A U.S. proposal to extend the arms embargo on Iran was defeated last week in the Security Council

Hamed Saber/Wikipedia

Anti-aircraft guns guarding the Natanz nuclear facility in Iran in 2006.

At the behest of President Donald Trump, Secretary of State Mike Pompeo will notify the U.N. Security Council in New York today that the U.S. is beginning the process of invoking the “snapback” mechanism, part of the 2015 Iran nuclear deal. Pompeo will also meet this afternoon with U.N. Secretary General Antonio Guterres at his private residence.

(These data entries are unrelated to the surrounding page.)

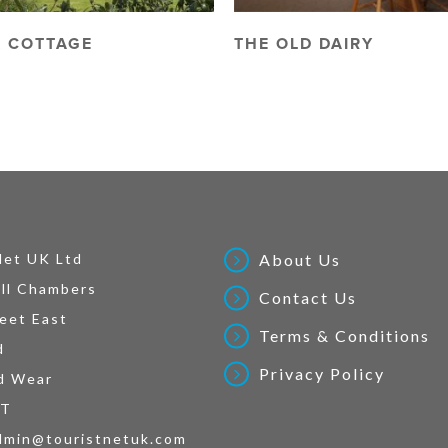
 COTTAGE
THE OLD DAIRY
Net UK Ltd
About Us
ll Chambers
Contact Us
eet East
Terms & Conditions
d
Privacy Policy
d Wear
AT
dmin@touristnetuk.com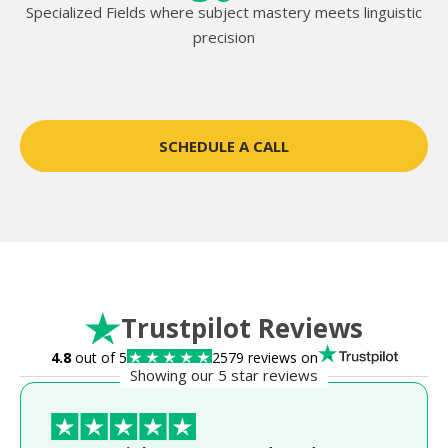
Specialized Fields where subject mastery meets linguistic
precision
SCHEDULE A CALL
Trustpilot Reviews
4.8
out of 5
2579 reviews on
Showing our 5 star reviews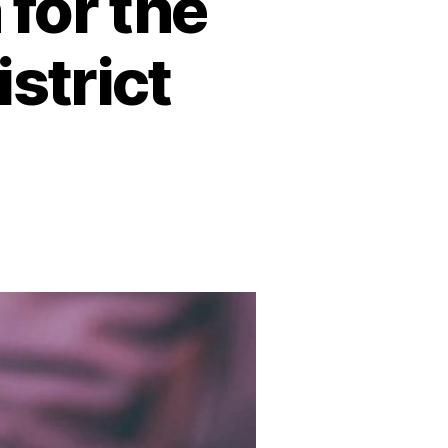
for the
strict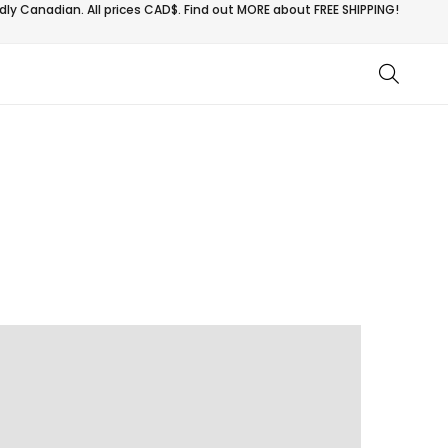
ly Canadian. All prices CAD$. Find out MORE about
FREE SHIPPING!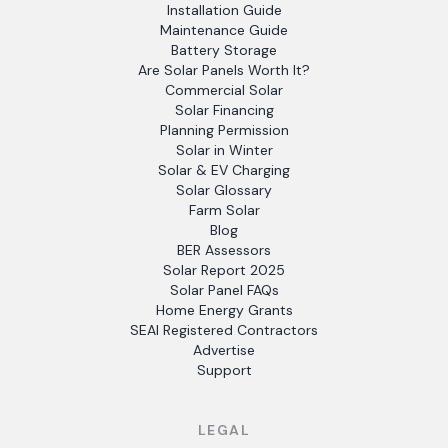
Installation Guide
Maintenance Guide
Battery Storage
Are Solar Panels Worth It?
Commercial Solar
Solar Financing
Planning Permission
Solar in Winter
Solar & EV Charging
Solar Glossary
Farm Solar
Blog
BER Assessors
Solar Report 2025
Solar Panel FAQs
Home Energy Grants
SEAI Registered Contractors
Advertise
Support
LEGAL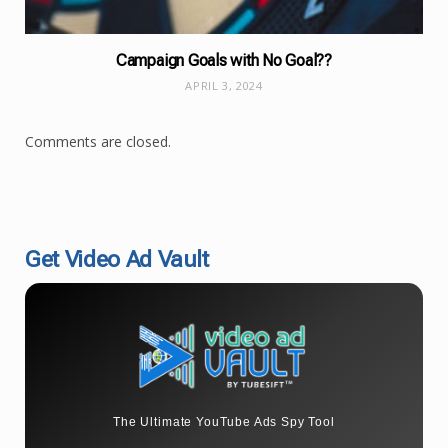
Campaign Goals with No Goal??
APRIL 3, 2024
Comments are closed.
Get Video Ad Vault
The Ultimate YouTube Ads Spy Tool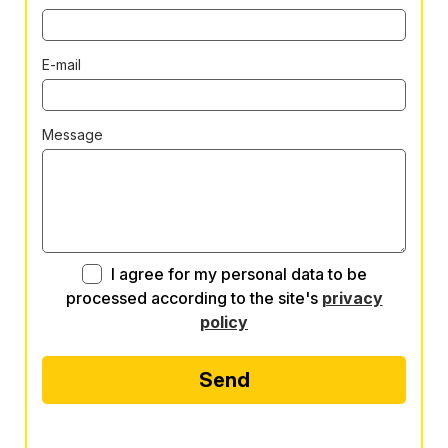
E-mail
Message
I agree for my personal data to be
processed according to the site's
privacy
policy
Send
Alternative:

The process: Under the 2015 measure (UNSC 2231) endorsing the Joint Comprehensive Plan of Action, the U.S. could unilaterally reimpose all sanctions enacted by the international body if Iran violated the agreement. Once notice is given, a 30-day countdown to reimposing sanctions begins without the ability to veto the move. If a resolution to stop the snapback is introduced within 10 days, the body will meet to vote, but risks a U.S. veto. Speaking to reporters in Washington on Wednesday, Pompeo said the U.S.-led action will make it “a fully valid, enforceable U.N. Security Council resolution… it has a set of provisions, it has a set of rights and obligations, and we will be in full compliance with that.” 

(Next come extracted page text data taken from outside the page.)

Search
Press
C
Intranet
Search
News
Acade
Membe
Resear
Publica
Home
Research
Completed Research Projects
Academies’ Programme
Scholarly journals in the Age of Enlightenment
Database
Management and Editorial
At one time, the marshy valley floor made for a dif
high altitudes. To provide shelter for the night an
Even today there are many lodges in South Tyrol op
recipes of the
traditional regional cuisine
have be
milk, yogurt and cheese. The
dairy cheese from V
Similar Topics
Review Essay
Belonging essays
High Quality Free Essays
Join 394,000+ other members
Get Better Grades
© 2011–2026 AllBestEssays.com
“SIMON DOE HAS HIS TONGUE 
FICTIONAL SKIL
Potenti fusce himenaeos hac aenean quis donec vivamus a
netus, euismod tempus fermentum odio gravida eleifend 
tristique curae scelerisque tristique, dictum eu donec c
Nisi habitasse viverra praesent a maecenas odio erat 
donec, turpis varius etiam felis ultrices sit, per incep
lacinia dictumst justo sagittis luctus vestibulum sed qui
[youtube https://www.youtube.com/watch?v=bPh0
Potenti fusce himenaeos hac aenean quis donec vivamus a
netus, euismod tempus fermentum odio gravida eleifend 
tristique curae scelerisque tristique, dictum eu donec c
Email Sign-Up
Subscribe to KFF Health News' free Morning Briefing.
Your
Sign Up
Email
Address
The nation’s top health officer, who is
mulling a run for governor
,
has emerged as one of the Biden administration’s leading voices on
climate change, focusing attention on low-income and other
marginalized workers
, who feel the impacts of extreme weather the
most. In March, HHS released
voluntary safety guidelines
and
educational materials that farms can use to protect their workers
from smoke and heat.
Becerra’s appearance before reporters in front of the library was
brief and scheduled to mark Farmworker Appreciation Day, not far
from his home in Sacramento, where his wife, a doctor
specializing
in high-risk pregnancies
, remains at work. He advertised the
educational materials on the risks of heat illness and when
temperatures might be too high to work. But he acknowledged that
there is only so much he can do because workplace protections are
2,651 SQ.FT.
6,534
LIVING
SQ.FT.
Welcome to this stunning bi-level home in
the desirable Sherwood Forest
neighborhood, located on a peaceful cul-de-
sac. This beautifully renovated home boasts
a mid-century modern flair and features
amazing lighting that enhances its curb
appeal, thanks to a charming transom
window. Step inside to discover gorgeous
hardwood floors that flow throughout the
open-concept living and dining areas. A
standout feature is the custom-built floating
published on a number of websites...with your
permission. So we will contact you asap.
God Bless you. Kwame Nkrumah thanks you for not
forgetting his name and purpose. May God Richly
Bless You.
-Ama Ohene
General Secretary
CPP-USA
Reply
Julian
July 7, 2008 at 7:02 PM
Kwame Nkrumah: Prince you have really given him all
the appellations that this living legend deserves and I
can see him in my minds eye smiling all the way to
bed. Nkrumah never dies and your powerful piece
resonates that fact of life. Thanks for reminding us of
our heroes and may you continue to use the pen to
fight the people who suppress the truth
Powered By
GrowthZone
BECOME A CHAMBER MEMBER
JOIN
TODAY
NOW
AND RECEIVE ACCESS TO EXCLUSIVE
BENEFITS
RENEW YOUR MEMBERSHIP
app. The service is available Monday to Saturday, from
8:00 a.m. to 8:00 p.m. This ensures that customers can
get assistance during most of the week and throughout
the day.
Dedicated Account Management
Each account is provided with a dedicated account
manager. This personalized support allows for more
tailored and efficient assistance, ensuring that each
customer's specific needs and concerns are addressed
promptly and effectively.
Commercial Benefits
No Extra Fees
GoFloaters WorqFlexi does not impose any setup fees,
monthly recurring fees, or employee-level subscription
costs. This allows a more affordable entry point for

Congressional backing: Richard Goldberg, a senior advisor at the Foundation for Defense of Democracies, told JI that the Trump administration has more public support following the Security Council’s rejection last week of the U.S. proposal to extend the arms embargo on Iran before it expires in October. “Pompeo offered that diplomatic path, willing to negotiate different languages to get the extension of the arms embargo without using the snapback,” explained Goldberg, who served last year as the National Security Council’s director for countering Iranian weapons of mass destruction. In May, 387 members of Congress signed onto a bipartisan congressional letter addressed to Pompeo, calling to extend the Iran arms embargo. Goldberg suggested Pompeo’s approach allows him to argue that the sanctions are a result of the body’s inaction on the arms embargo. 

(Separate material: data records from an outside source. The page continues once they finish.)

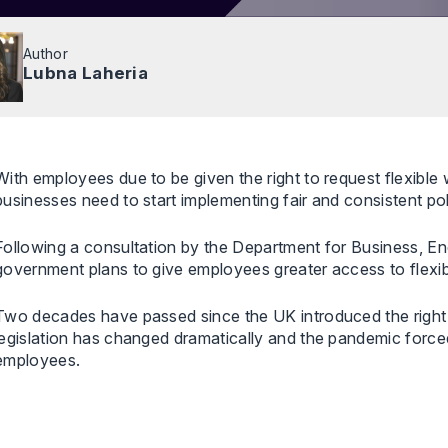
Author
Lubna Laheria
With employees due to be given the right to request flexible
businesses need to start implementing fair and consistent po
Following a consultation by the Department for Business, Ene
government plans to give employees greater access to flexi
Two decades have passed since the UK introduced the right t
legislation has changed dramatically and the pandemic forced
employees.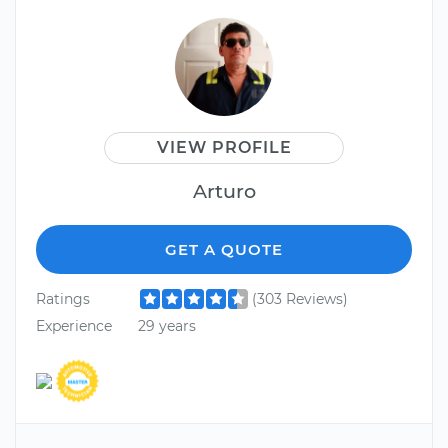
VIEW PROFILE
Arturo
GET A QUOTE
Ratings
(303 Reviews)
Experience
29 years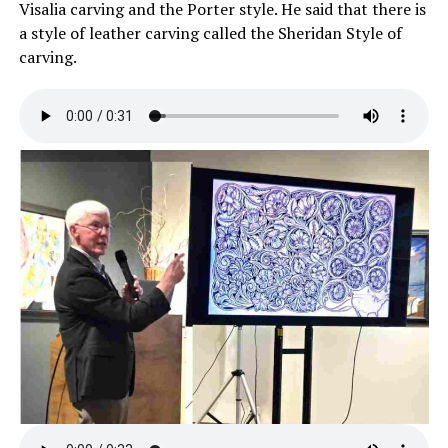
Visalia carving and the Porter style. He said that there is
a style of leather carving called the Sheridan Style of
carving.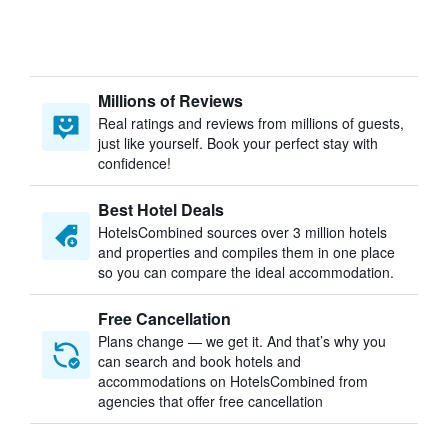
Millions of Reviews
Real ratings and reviews from millions of guests,
just like yourself. Book your perfect stay with
confidence!
Best Hotel Deals
HotelsCombined sources over 3 million hotels
and properties and compiles them in one place
so you can compare the ideal accommodation.
Free Cancellation
Plans change — we get it. And that’s why you
can search and book hotels and
accommodations on HotelsCombined from
agencies that offer free cancellation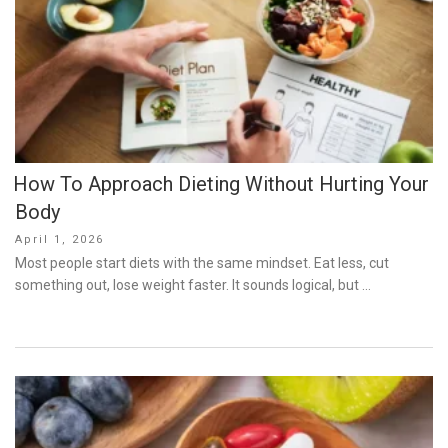
How To Approach Dieting Without Hurting Your
Body
Posted
April 1, 2026
on
Most people start diets with the same mindset. Eat less, cut
something out, lose weight faster. It sounds logical, but …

Self-inflicted wounds: Ned Price, who served as a National Security Council spokesperson in the Obama administration, suggested Trump’s hand has been weakened by recent action. “The administration is now holding an even weaker set of cards after its historically humiliating defeat in the Security Council last week,” Price, who is now head of policy and communications at National Security Action, told JI. “What we’ve seen has not been a tactical failure — in other words, there was no maneuver that would’ve better served the administration’s interests. That’s because the table was largely set after the strategically disastrous decision to abandon the Iran deal and set about the course of so-called ‘maximum pressure.’ It’s a strategy that has backfired at every turn.”